Peak torque was lower and varied more in magnitude between participants for the Optimized spring-like condition compared with the powered condition (Fig. 3C). No clear trends in Optimized stiffness or engagement angle were identified, indicated by the wide range of slopes and x axis intercepts for individual torque-angle curves (Fig. 3D). Average power during spring-like assistance was negligible, as prescribed: −0.006 ± 0.012 W kg−1, corresponding to −0.005 ± 0.009 J kg−1 of net work per step on average. Peak power experienced under the spring-like condition was 1.0 ± 0.7 W kg−1. The small areas within the average work loops (Fig. 3D) demonstrate that the emulation of spring-like behavior was reasonable. The average mechanical work delivered by the exoskeletons per step in the zero-torque mode was negligible at −0.001 ± 0.003 J kg−1.


Powered ankle exoskeleton assistance reduced the metabolic cost of treadmill running more than spring-like assistance in a controlled comparison. Powered ankle assistance produced greater improvements in energy economy than prior attempts using other devices.
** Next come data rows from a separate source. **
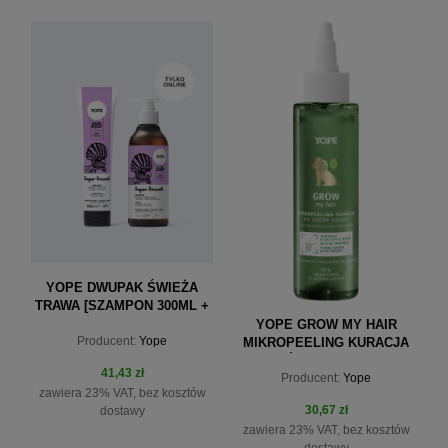
do koszyka
do koszyka
YOPE DWUPAK ŚWIEŻA
TRAWA [SZAMPON 300ML +
ODŻYWKA 170ML]
YOPE GROW MY HAIR
Producent:
Yope
MIKROPEELING KURACJA
DO SKÓRY GŁOWY 115ML
41,43 zł
Producent:
Yope
zawiera 23% VAT, bez kosztów
30,67 zł
dostawy
zawiera 23% VAT, bez kosztów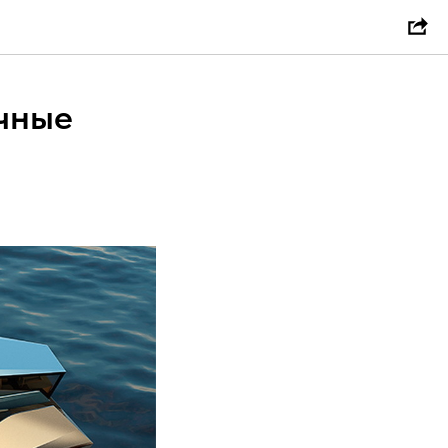
ечные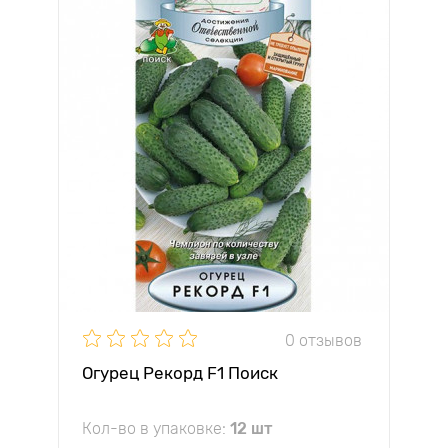
0 отзывов
Огурец Рекорд F1 Поиск
Кол-во в упаковке:
12 шт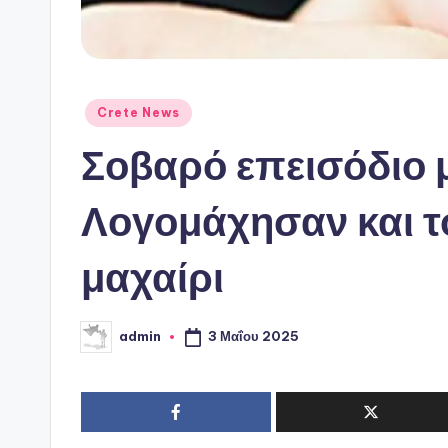
Αναρτήθηκε
Crete News
σε
Σοβαρό επεισόδιο 
Λογομάχησαν και το
μαχαίρι
3 Μαΐου 2025
admin
Συγγραφέας: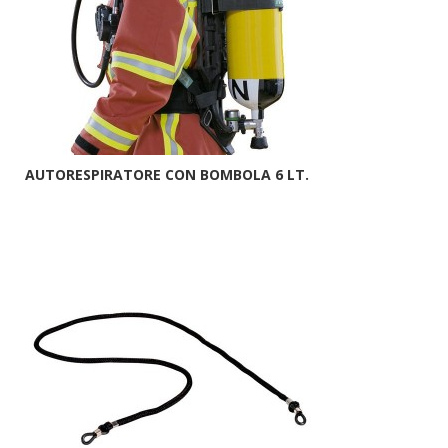
AUTORESPIRATORE CON BOMBOLA 6 LT.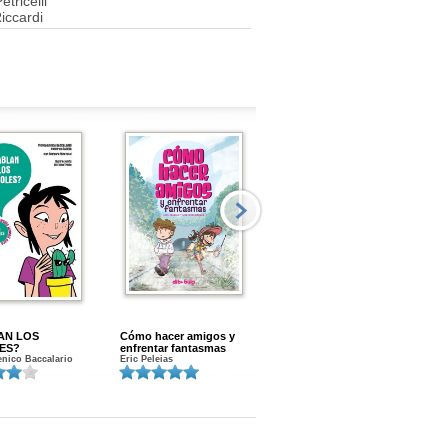
etricelli
iccardi
AN LOS
Cómo hacer amigos y
Menstruacion en marcha
ES?
enfrentar fantasmas
Gloria A. Calvo
nico Baccalario
Eric Peleias
K
S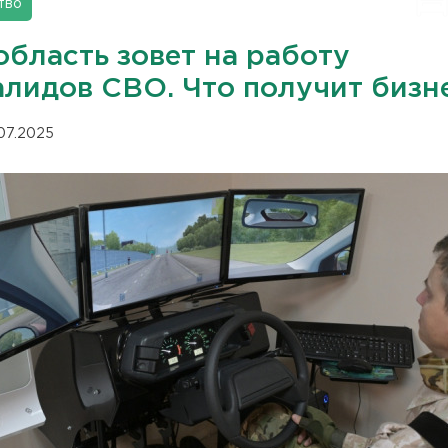
тво
область зовет на работу
алидов СВО. Что получит бизн
.07.2025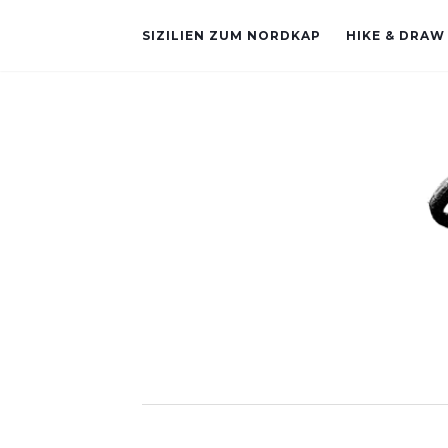
SIZILIEN ZUM NORDKAP
HIKE & DRAW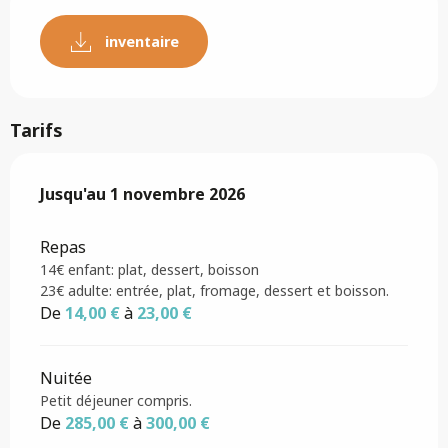
inventaire
Tarifs
Du
Jusqu'au
27 mars 2026
1 novembre 2026
au
1 novembre 2026
Repas
14€ enfant: plat, dessert, boisson
23€ adulte: entrée, plat, fromage, dessert et boisson.
De
14,00 €
à
23,00 €
Nuitée
Petit déjeuner compris.
De
285,00 €
à
300,00 €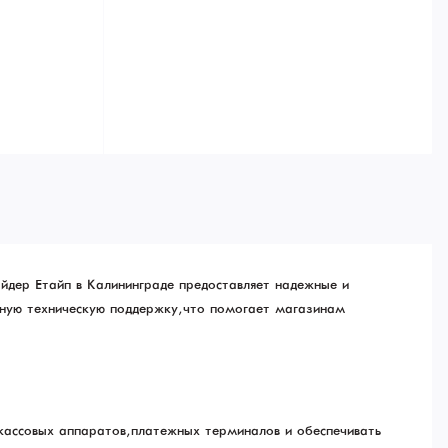
айдер Етайп в Калининграде предоставляет надежные и
чную техническую поддержку, что помогает магазинам
кассовых аппаратов, платежных терминалов и обеспечивать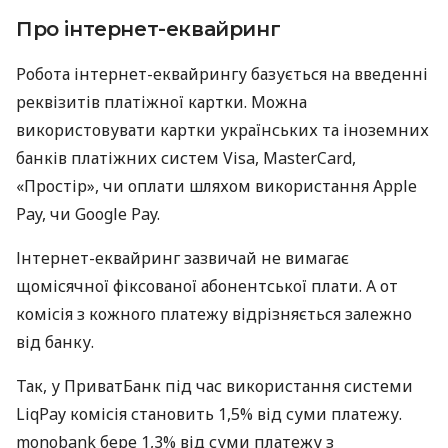
Про інтернет-еквайринг
Робота інтернет-еквайрингу базується на введенні
реквізитів платіжної картки. Можна
використовувати картки українських та іноземних
банків платіжних систем Visa, MasterCard,
«Простір», чи оплати шляхом використання Apple
Pay, чи Google Pay.
Інтернет-еквайринг зазвичай не вимагає
щомісячної фіксованої абонентської плати. А от
комісія з кожного платежу відрізняється залежно
від банку.
Так, у ПриватБанк під час використання системи
LiqPay комісія становить 1,5% від суми платежу.
monobank бере 1,3% від суми платежу з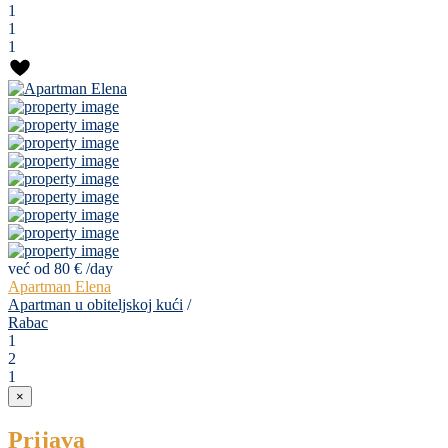
1
1
1
već od 80 €
/day
Apartman Elena
Apartman u obiteljskoj kući
/
Rabac
1
2
1
×
Prijava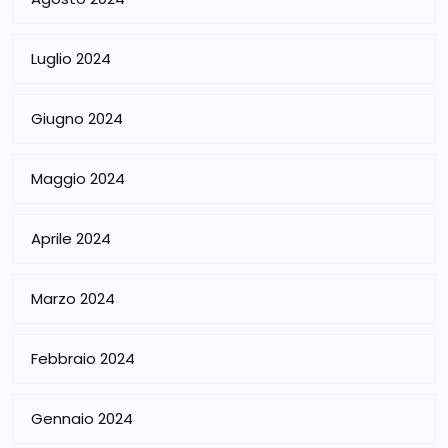
Luglio 2024
Giugno 2024
Maggio 2024
Aprile 2024
Marzo 2024
Febbraio 2024
Gennaio 2024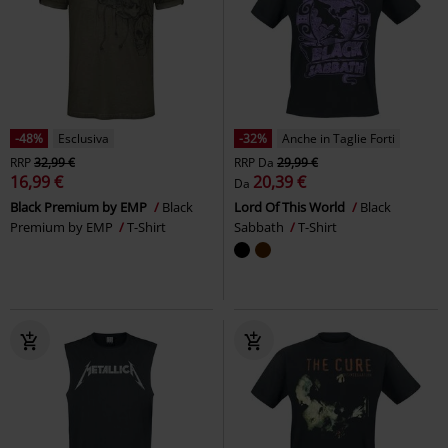
-48%
Esclusiva
-32%
Anche in Taglie Forti
RRP
32,99 €
RRP
Da
29,99 €
16,99 €
20,39 €
Da
Black Premium by EMP
Black
Lord Of This World
Black
Premium by EMP
T-Shirt
Sabbath
T-Shirt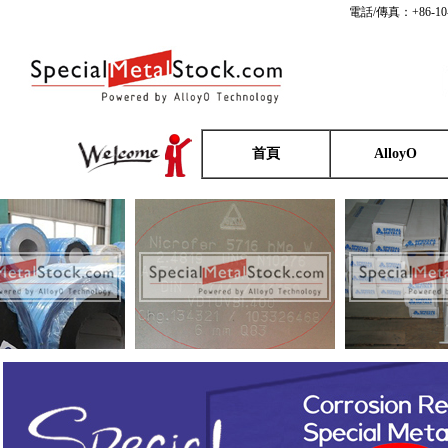
電話/傳真：+86-10
首頁
AlloyO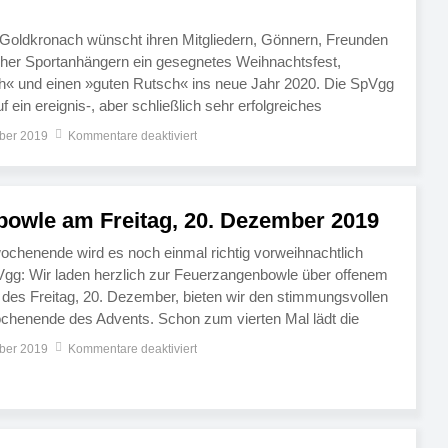
 Goldkronach wünscht ihren Mitgliedern, Gönnern, Freunden
cher Sportanhängern ein gesegnetes Weihnachtsfest,
h« und einen »guten Rutsch« ins neue Jahr 2020. Die SpVgg
f ein ereignis-, aber schließlich sehr erfolgreiches
n der Winterpause noch im Tabellenkeller, legte die junge Elf
ber 2019
Kommentare deaktiviert
 hin. Das 6:1 gegen […]
owle am Freitag, 20. Dezember 2019
chenende wird es noch einmal richtig vorweihnachtlich
Vgg: Wir laden herzlich zur Feuerzangenbowle über offenem
des Freitag, 20. Dezember, bieten wir den stimmungsvollen
Wochenende des Advents. Schon zum vierten Mal lädt die
mmungsvollen Termin. Dazu serviert unser Sportheim-Team
ber 2019
Kommentare deaktiviert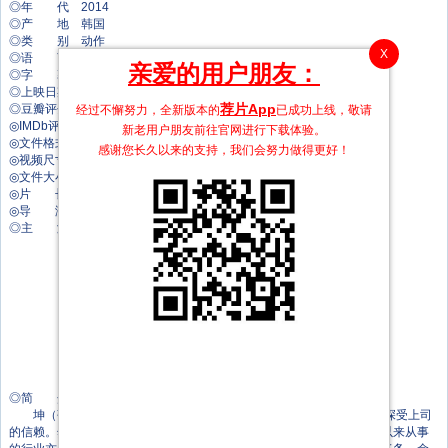
◎年 代 2014
◎产 地 韩国
◎类 别 动作
X
◎语 言 韩语/英语/汉语普通话
亲爱的用户朋友：
◎字 幕 中文字幕
◎上映日期 2014-06-04(韩国)
荐片App
◎豆瓣评分 6.8/10 from 11695 users
经过不懈努力，全新版本的
已成功上线，敬请
◎IMDb评分 6.7/10 from 7800 users
新老用户朋友前往官网进行下载体验。
◎文件格式 x264 + ACC
感谢您长久以来的支持，我们会努力做得更好！
◎视频尺寸 1920 x 1080
◎文件大小 *** MB
◎片 长 116 Mins
◎导 演 李桢凡
◎主 演 张东健
金珉禧
布莱恩·泰
金熙元
金俊成
姜汉娜
卞约汉
李奎炯
朴炳垠
李在仁
◎简 介
坤（张东健 饰）是一名技艺精湛的冷血杀手，效力于黑社会组织，深受上司
的信赖。然而，一段不堪回首的往事使他生活在愧疚之中，对自己一直以来从事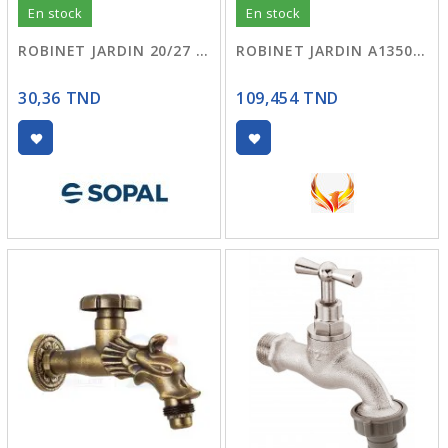
En stock
En stock
ROBINET JARDIN 20/27 01GE SOPAL
ROBINET JARDIN A13507 DORE ARTIST
30,36 TND
109,454 TND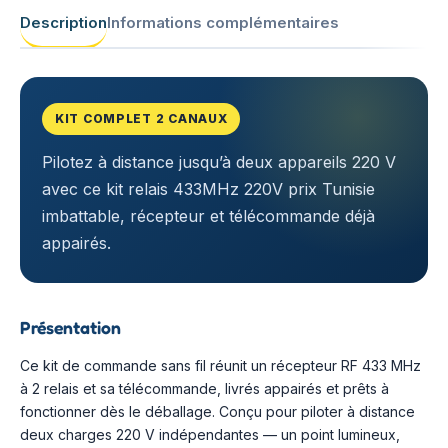
Description
Informations complémentaires
KIT COMPLET 2 CANAUX
Pilotez à distance jusqu’à deux appareils 220 V
avec ce kit relais 433MHz 220V prix Tunisie
imbattable, récepteur et télécommande déjà
appairés.
Présentation
Ce kit de commande sans fil réunit un récepteur RF 433 MHz
à 2 relais et sa télécommande, livrés appairés et prêts à
fonctionner dès le déballage. Conçu pour piloter à distance
deux charges 220 V indépendantes — un point lumineux,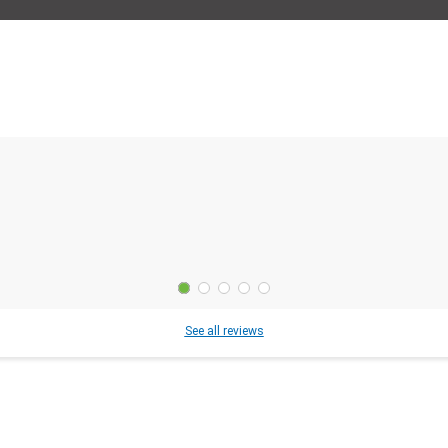
See all reviews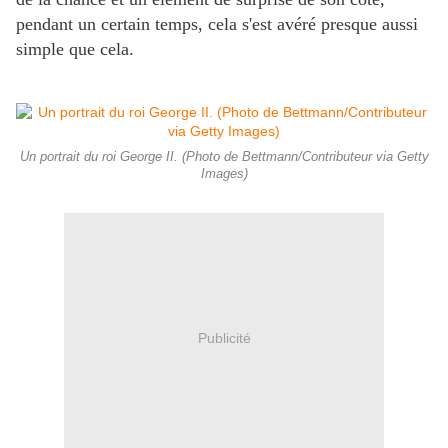
pendant un certain temps, cela s'est avéré presque aussi
simple que cela.
Un portrait du roi George II. (Photo de Bettmann/Contributeur via Getty
Images)
Publicité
Embedding a similar powered strategy with user-specific customization into a mobile exoskeleton could substantially increase speed or endurance (39, 47). This might make running easier and more enjoyable, potentially leading to increased participation and better health outcomes. Using the design specifications identified in this study, future experiments could test these ideas with product-like ankle exoskeletons.

A comparison of Optimized settings under the powered condition across participants suggests a role both for generic assistance and customization. Several features of the Optimized pattern of torque were similar across participants, including relatively late timing of peak torque and smoothly ramping torque to zero at the moment the foot left the ground. It is possible that an average of these parameters would deliver a substantial portion of the observed benefit, allowing for a generic design that does not require individualization. On the other hand, several features varied across participants, including the timing of torque onset and the magnitude of peak torque. This may indicate that customization would provide additional benefits beyond a generic design. Having now identified the features common to Optimized assistance, future research could compare generic and individually optimized assistance to determine the relative benefits of each in this context.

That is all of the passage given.